Don’t forget to restart MAMP.

8. Install mod_python

Out of the box, MAMP is designed around PHP & MySQL/SQLite; however, it’s not limited to that. If you want to develop with Python rather than PHP, adding mod_python can really make your environment sing. You need the MAMP source for this, so hopefully you took my advice earlier and installed the full distribution rather than the binary-only package.

  1. Install the module.
    • Binary download: If you’re feeling lucky and boisterous, you can try the precompiled mod_python I built for my system (MAMP 1.7.1, Apache 2.0.59, mod_python 3.3.1). Install it with:
      tar xzf MAMP-1.7.1_mod_python-3.3.1.tar.gz     \
          -C /Applications/MAMP/Library

      Then, skip to step 2.

    • Source download: If you’d rather build from source yourself (or my build doesn’t work for you), download the mod_python source. Build it like so:
      # this symlink makes the configure script work
      sudo ln -s /Applications/MAMP/Library/ /usr/local/apache2
      # MAMPified build
      ./configure --prefix=/Applications/MAMP/Library               \
                  --with-apxs=/Applications/MAMP/Library/bin/apxs   \
      make install
  2. At this point, mod_python will be ready to go, but we could do with a bit more system integration. It’s nice to be able to easy_install something from the command line and have it not only automatically available to mod_python, but also living inside the MAMP application bundle. Let’s configure that:
    • One way is to use a symbolic link to point your user site-packages directory at MAMP’s new one:
      mkdir -p ~/Library/Python/2.5
      ln -s /Applications/MAMP/Library/site-packages/   \
    • Alternatively, based on the Easy Install documentation, you can put this in ~/.pydistutils.cfg:
      install_lib = /Applications/MAMP/Library/site-packages
      install_scripts = /Applications/MAMP/Library/bin

    I have both of these set up. Don’t ask me why; I can’t remember if I needed it or if it’s just left over from when I was trying different configurations out. If you do the latter but not the former, make sure to add /Applications/MAMP/Library/site-packages to your $PYTHONPATH.

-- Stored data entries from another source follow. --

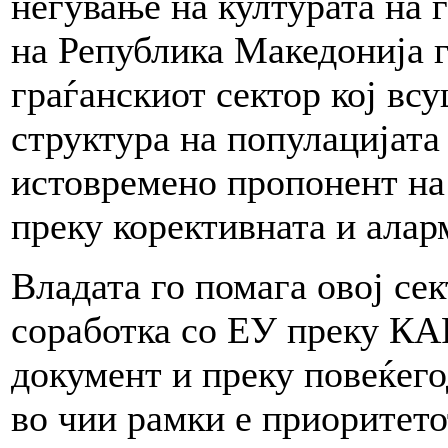
негување на културата на 
на Република Македонија г
граѓанскиот сектор кој вс
структура на популацијата 
истовремено пропонент на
преку корективната и алар
Владата го помага овој сек
соработка со ЕУ преку К
документ и преку повеќег
во чии рамки е приоритето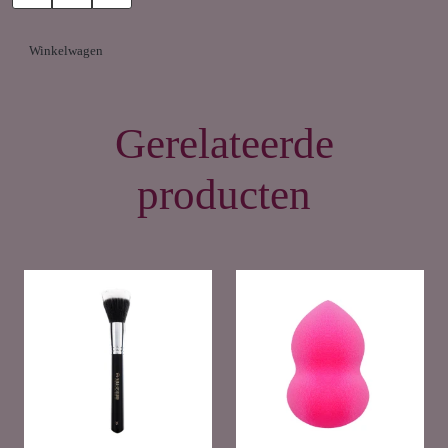
Winkelwagen
Gerelateerde
producten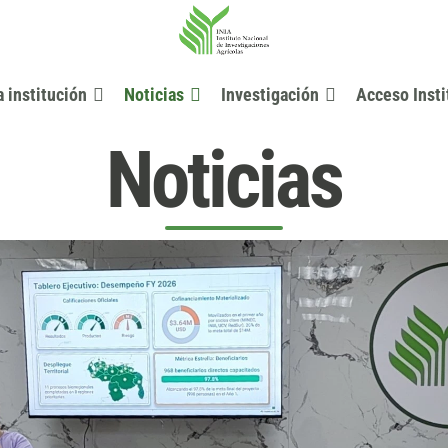
a institución
Noticias
Investigación
Acceso Insti
Noticias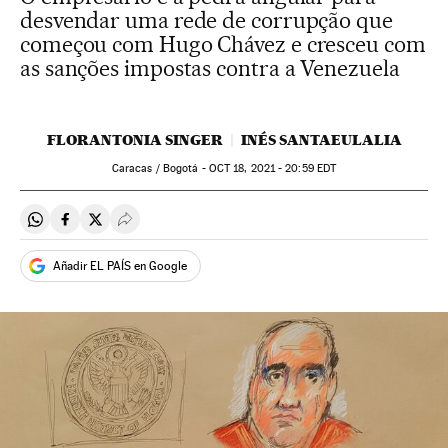
desvendar uma rede de corrupção que
começou com Hugo Chávez e cresceu com
as sanções impostas contra a Venezuela
FLORANTONIA SINGER
INÉS SANTAEULALIA
Caracas / Bogotá -
OCT
18, 2021 - 20:59
EDT
Compartir en Whatsapp
Compartir en Facebook
Compartir en Twitter
Desplegar Redes Sociales
Añadir EL PAÍS en Google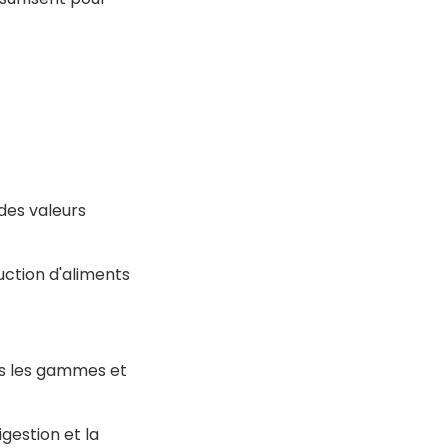
des valeurs
uction d'aliments
es les gammes et
igestion et la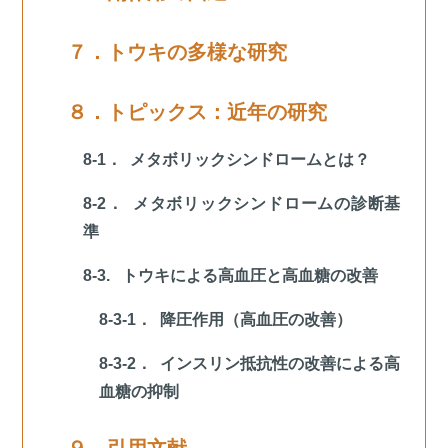
７．トウキの多様な研究
８．トピックス：近年の研究
8-1． メタボリックシンドロームとは？
8-2． メタボリックシンドロームの診断基
準
8-3. トウキによる高血圧と高血糖の改善
8-3-1． 降圧作用（高血圧の改善）
8-3-2． インスリン抵抗性の改善による高
血糖の抑制
９．引用文献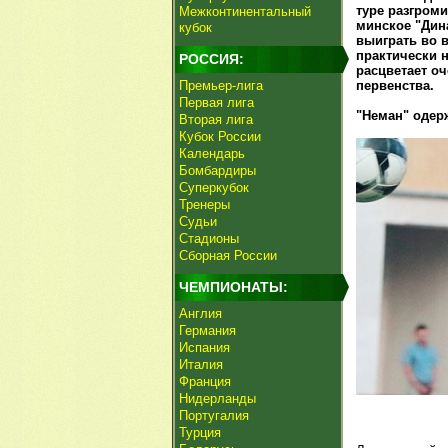
туре разгроми
Межконтинентальный
минское "Дин
кубок
выиграть во в
практически н
РОССИЯ:
расцветает оч
Премьер-лига
первенства.
Первая лига
"Неман" одер
Вторая лига
Кубок России
Календарь
Бомбардиры
Суперкубок
Тренеры
Судьи
Стадионы
Сборная России
ЧЕМПИОНАТЫ:
Англия
Германия
Испания
Италия
Франция
Нидерланды
Португалия
Турция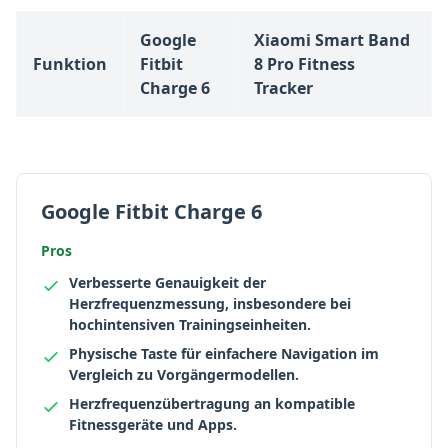
Google
Xiaomi Smart Band
Funktion
Fitbit
8 Pro Fitness
Charge 6
Tracker
Google Fitbit Charge 6
Pros
Verbesserte Genauigkeit der
Herzfrequenzmessung, insbesondere bei
hochintensiven Trainingseinheiten.
Physische Taste für einfachere Navigation im
Vergleich zu Vorgängermodellen.
Herzfrequenzübertragung an kompatible
Fitnessgeräte und Apps.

  3. Finally, Add a line to /Applications/MAMP/conf/apache/httpd.conf:
    LoadModule python_module modules/
  4. Extra finally, restart MAMP.


The beauty of MAMP is that it’s a regular LAMP stack, just Mac-ish. It’s self-contained like a normal Mac application, but once you figure out where everything is, it’s easy to customize just like you would a regular LAMP stack. Just don’t go too crazy, or else you may as well just use fink!